# Annual Duck Hunting Contest



## Storm (Dec 8, 2004)

Did Nodak outdoors put on the annual duck hunting contest in 2006? I never heard anything about this or saw any photos. I remember a couple of years ago the publisher of Wildfowl magazine published an article about this contest and how it encourage shooting hens. Just curious


----------



## Storm (Dec 8, 2004)

I think its called the greenskins classic or something like that.


----------



## slough (Oct 12, 2003)

they didn't


----------



## Storm (Dec 8, 2004)

why?


----------



## Maverick (Mar 4, 2002)

Because of quotes like....


> Wildfowl magazine published an article about this contest and how it encourage shooting hens.
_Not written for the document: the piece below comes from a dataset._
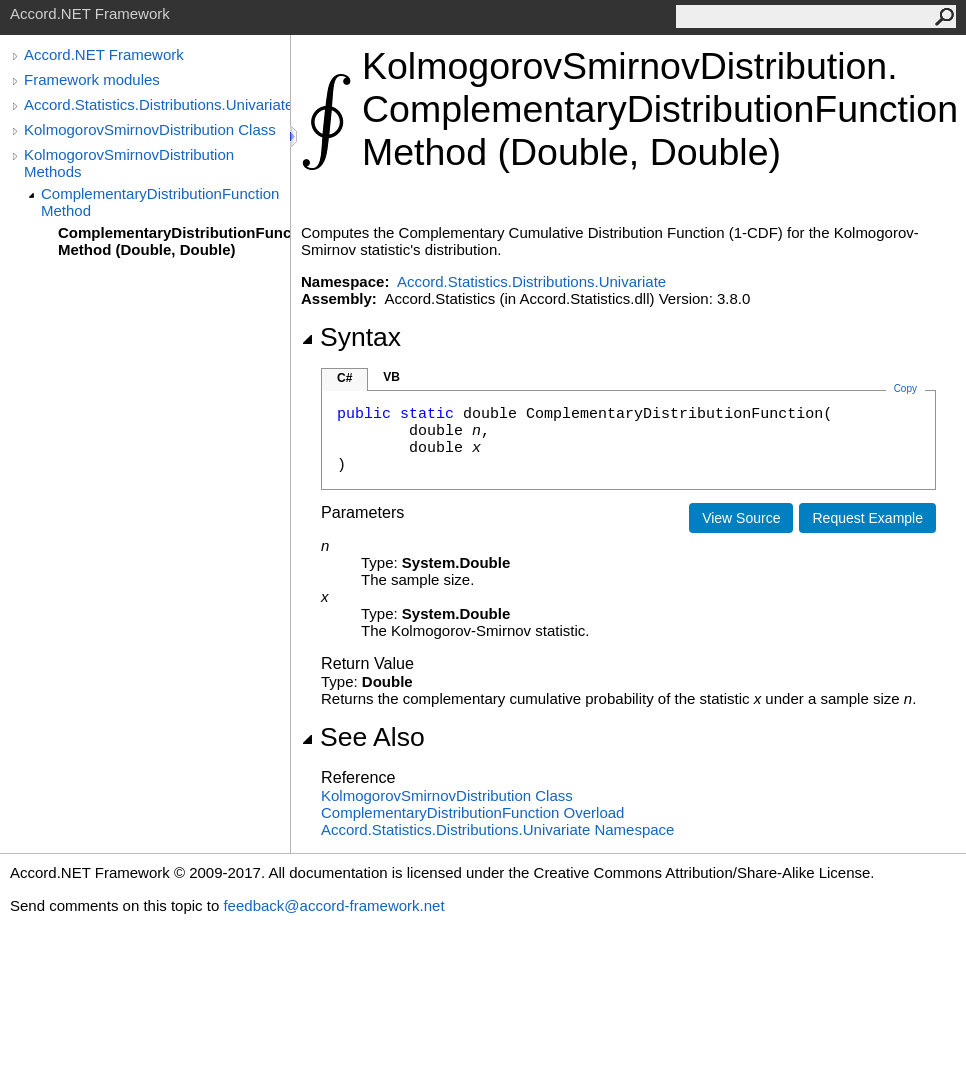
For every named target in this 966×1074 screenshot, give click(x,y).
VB (391, 377)
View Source (741, 518)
 ( I am not saying it was from you Storm) When in reality it was all about friends getting togethor and raising some money for the ducks!!
and it was renamed to "The Greenskins Gettogethor" because some people had a hissie fit about it!
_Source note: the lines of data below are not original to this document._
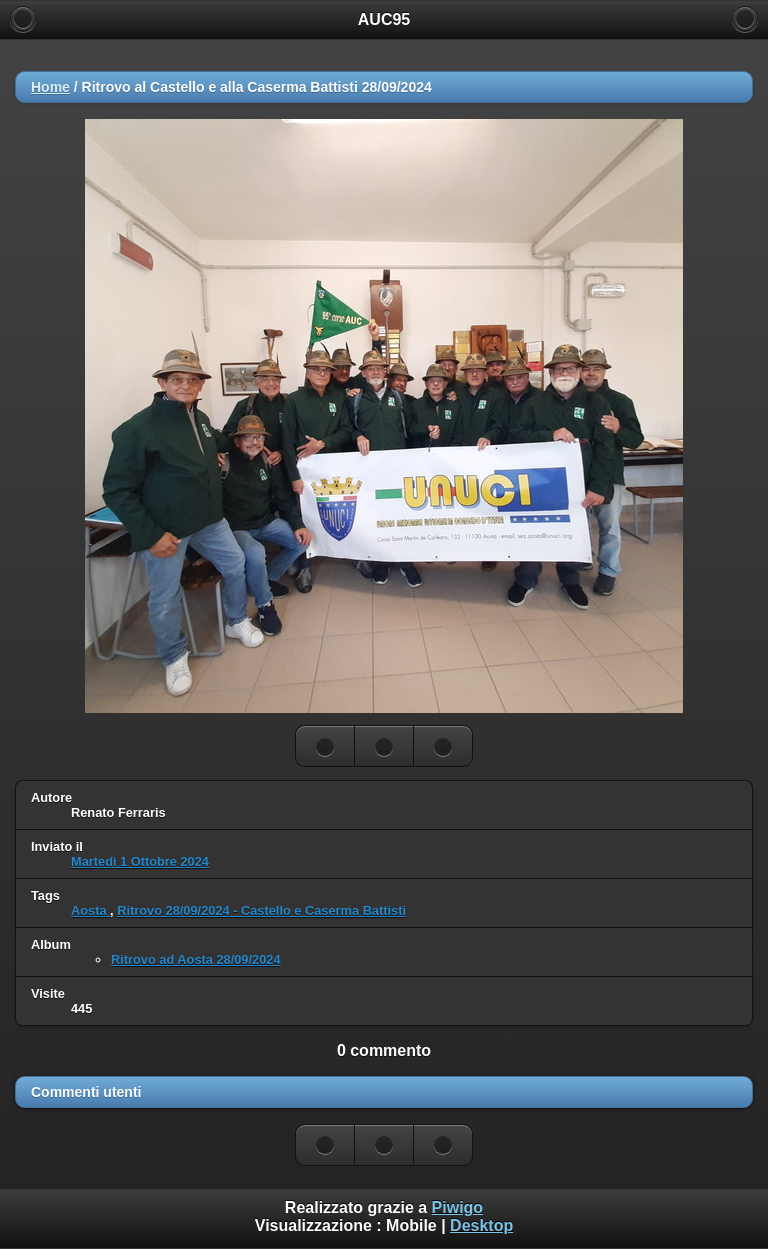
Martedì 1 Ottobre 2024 (140, 861)
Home (50, 87)
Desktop (481, 1225)
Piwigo (458, 1207)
Can't win them all..........


----------



## Storm (Dec 8, 2004)

For the record I didn't agree with the article, but was curious if this was the reason why it was cancelled. I guess so.

Is there hunting still involved with the greenskins get together?


----------



## Maverick (Mar 4, 2002)

There are a few other reasons but comments like that do not help.
The GSGT has been taken off the active list. It doesn;t exist anymore.


----------



## GooseBuster3 (Mar 1, 2002)

I editor from wildfowl is a complete dip $hit.


----------



## 4CurlRedleg (Aug 31, 2003)

GooseBuster3 said:


> I editor from wildfowl is a complete dip $hit.


You got that right!!


----------



## nodakoutdoors.com (Feb 27, 2002)

The Wildfowl article was full of falsehoods that twisted the event to sound like a hen shooting fest. As funny and annoying that the article was (Greenskins Classic - meaning, shoot green), it really wasn't the reason I stopped.

Running the event was a lot of work and my time was pretty spread thin as is. It was really an excuse to get a large amount of people together from the site and raise some money for conservation at the same time...over the years the Greenskins was A LOT of fun.

Getting enough lodging and hunting ground to cover a lot of teams is really a challenge. That sole reason is why we always had a resident only weekend as the hotels were booked the rest of October.

If I were to do it again, it'd need a committee to plan it and allow it to be a positive experience for everyone.


----------



## Storm (Dec 8, 2004)

I think it was a great idea even if I'm from out of state and can't participate. I'm not sure how you did the points system, but if you didn't do this already, make it so that hens are negative points. As long as everything was ethical and money raised went to Delta, or Ducks Unlimited, who cares what anyone else thinks. I do see how it could take alot of time to plan, but get a committee together of some diehard waterfowlers in North Dakota and you will be set.


----------



## mallardrocker (Nov 29, 2006)

i would help but im 15 and in canada and cant even participate in the tourny... or can i?


----------



## Rick Acker (Sep 26, 2002)

I don't want it ever to come back. That way we go down as the LAST EVER CHAMP'S! :beer:


----------



## bigblackfoot (Mar 12, 2003)

One day i will have my revenge Rick one day!!!
:beer:


----------



## Maverick (Mar 4, 2002)

There sure was A LOT OF FUN being had during the event. The one thing I will miss is getting the suites with the scenic portraits on the wall in the Sun Lac. Oh and getting food poisoning the night before the big hunt!!! Oh the stories!!!!

:bartime: Here's to the GSC!!!!!


----------



## djleye (Nov 14, 2002)

Food Poisining.....IS that what happens after you drink 87 beers, you call it food poisining!!!!!! :lol: :lol:


----------



## Leo Porcello (Jul 10, 2003)

The TRUTH about it is that I was finally going to be able to compete. Knowing what a great waterfowler I am, and that my team was full, not a person was willing to be humiliated by my great waterfowling skills so it was cancelled due to lack of participation! THE TRUTH has been spoken!! :beer:


----------